All of lore.kernel.org
 help / color / mirror / Atom feed
From: Yinghai Lu <yinghai@kernel.org>
To: Tejun Heo <tj@kernel.org>
Cc: Gavin Shan <shangw@linux.vnet.ibm.com>,
	Sasha Levin <levinsasha928@gmail.com>,
	Andrew Morton <akpm@linux-foundation.org>,
	David Miller <davem@davemloft.net>,
	hpa@linux.intel.com, linux-mm <linux-mm@kvack.org>,
	"linux-kernel@vger.kernel.org" <linux-kernel@vger.kernel.org>
Subject: Re: Early boot panic on machine with lots of memory
Date: Thu, 21 Jun 2012 18:47:24 -0700	[thread overview]
Message-ID: <CAE9FiQXubmnKHjnqOxVeoJknJZFNuStCcW=1XC6jLE7eznkTmg@mail.gmail.com> (raw)
In-Reply-To: <20120621201728.GB4642@google.com>

[-- Attachment #1: Type: text/plain, Size: 3421 bytes --]
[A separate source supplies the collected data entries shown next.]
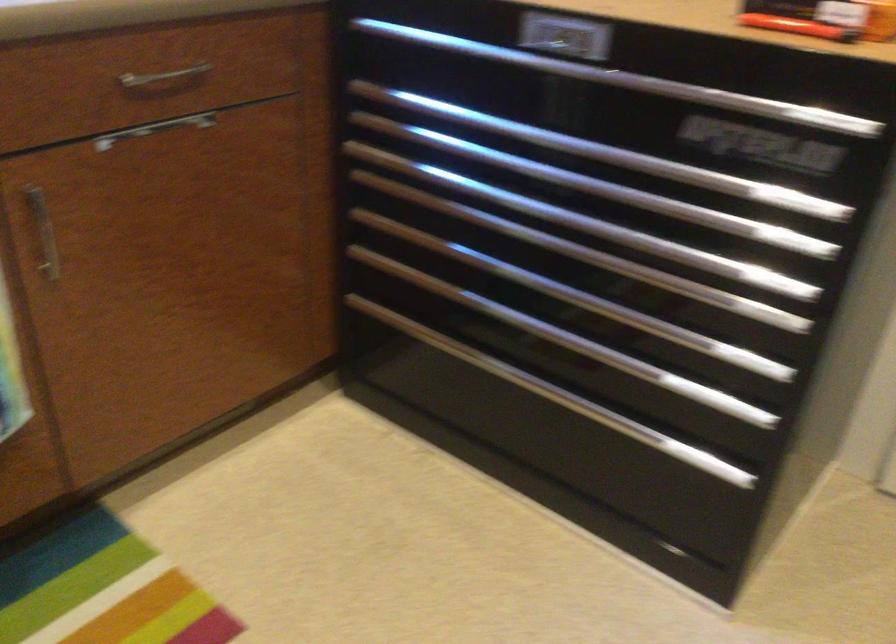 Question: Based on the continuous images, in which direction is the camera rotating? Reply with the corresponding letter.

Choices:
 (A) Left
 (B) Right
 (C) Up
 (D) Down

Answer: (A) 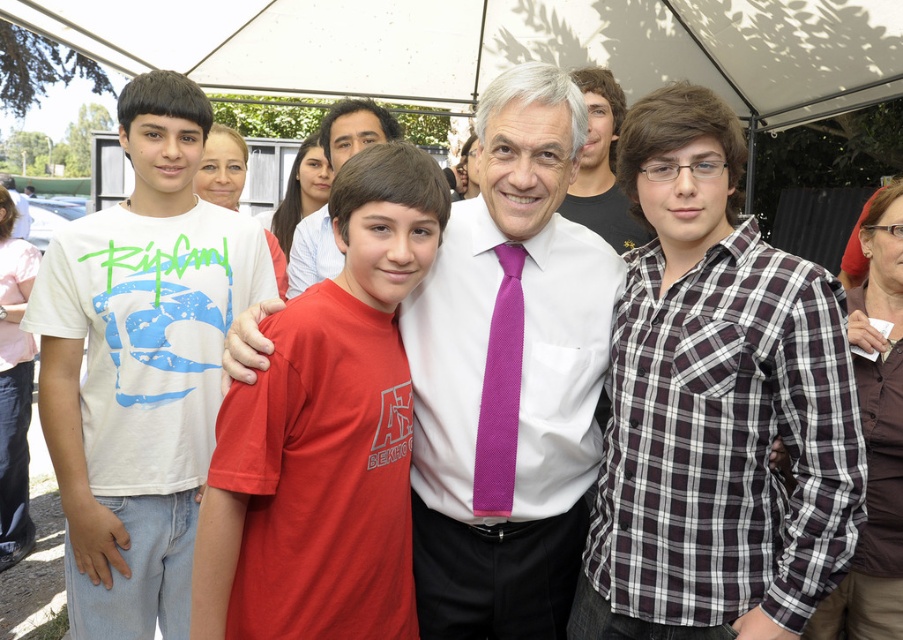 From the picture: Who is higher up, white fabric canopy at upper center or purple textured tie at center?

white fabric canopy at upper center

Between point (523, 28) and point (481, 477), which one is positioned behind?

The point (523, 28) is more distant.

Find the location of a particular element. white fabric canopy at upper center is located at coordinates (497, 45).

Who is lower down, white smooth shirt at center or white fabric canopy at upper center?

white smooth shirt at center is below.

Is point (486, 179) less distant than point (70, 20)?

Yes, it is.

Identify the location of white smooth shirt at center. (508, 376).

Locate an element on the screen. The image size is (903, 640). white smooth shirt at center is located at coordinates (508, 376).

Is point (468, 374) positioned before point (489, 428)?

No.

Does point (490, 131) come behind point (494, 433)?

No, (490, 131) is closer to viewer.

What are the coordinates of `white smooth shirt at center` in the screenshot? It's located at (508, 376). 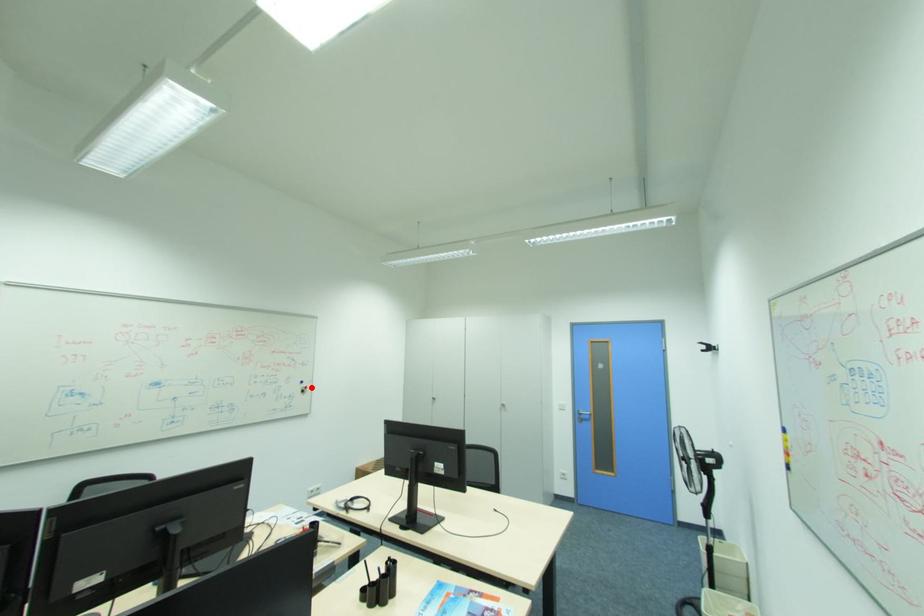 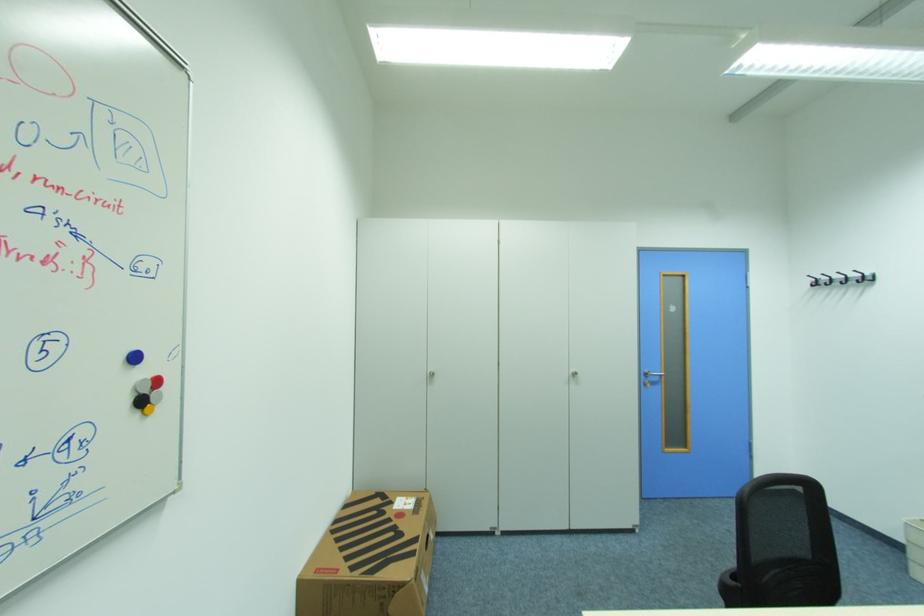 Question: I am providing you with two images of the same scene from different viewpoints. A red point is marked on the first image. Is the red point's position out of view in image 2?

Choices:
 (A) Yes
 (B) No

Answer: (B) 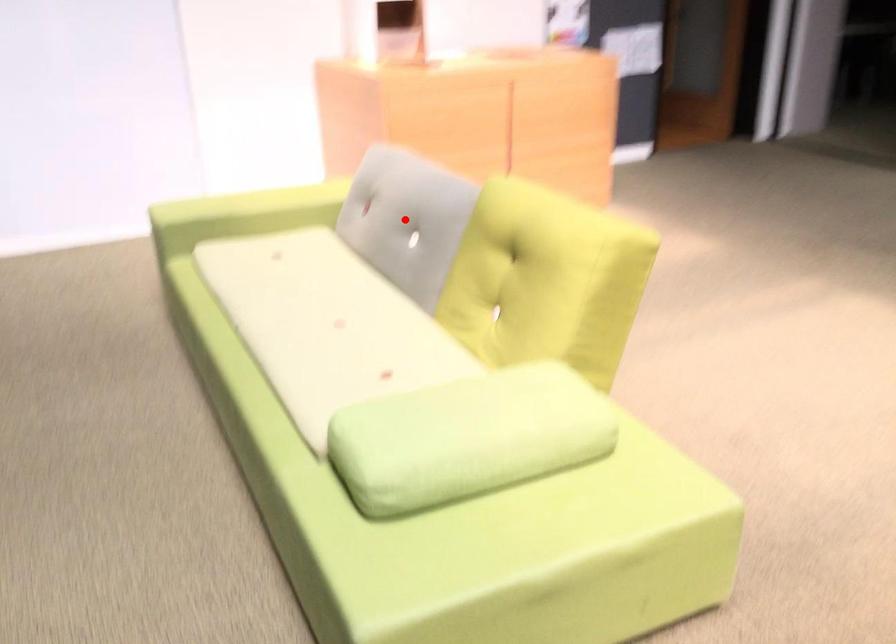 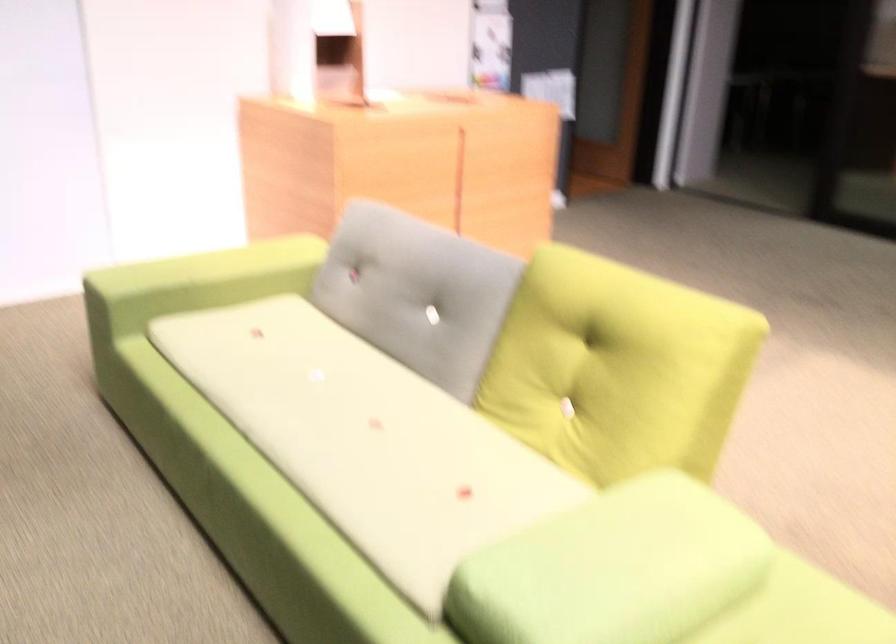 Find the pixel in the second image that matches the highlighted location in the first image.

(417, 292)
On Thu, Jun 21, 2012 at 1:17 PM, Tejun Heo <tj@kernel.org> wrote:
> Hello, Yinghai.
>
> On Tue, Jun 19, 2012 at 07:57:45PM -0700, Yinghai Lu wrote:
>> if it is that case, that change could fix other problem problem too.
>> --- during the one free reserved.regions could double the array.
>
> Yeah, that sounds much more attractive to me too.  Some comments on
> the patch tho.
>
>>  /**
>>   * memblock_double_array - double the size of the memblock regions array
>>   * @type: memblock type of the regions array being doubled
>> @@ -216,7 +204,7 @@ static int __init_memblock memblock_doub
>>
>>       /* Calculate new doubled size */
>>       old_size = type->max * sizeof(struct memblock_region);
>> -     new_size = old_size << 1;
>> +     new_size = PAGE_ALIGN(old_size << 1);
>
> We definintely can use some comments explaining why we want page
> alignment.  It's kinda subtle.

yes.

>
> This is a bit confusing here because old_size is the proper size
> without padding while new_size is page aligned size with possible
> padding.  Maybe discerning {old|new}_alloc_size is clearer?  Also, I
> think adding @new_cnt variable which is calculated together would make
> the code easier to follow.  So, sth like,
>
>        /* explain why page aligning is necessary */
>        old_size = type->max * sizeof(struct memblock_region);
>        old_alloc_size = PAGE_ALIGN(old_size);
>
>        new_max = type->max << 1;
>        new_size = new_max * sizeof(struct memblock_region);
>        new_alloc_size = PAGE_ALIGN(new_size);
>
> and use alloc_sizes for alloc/frees and sizes for everything else.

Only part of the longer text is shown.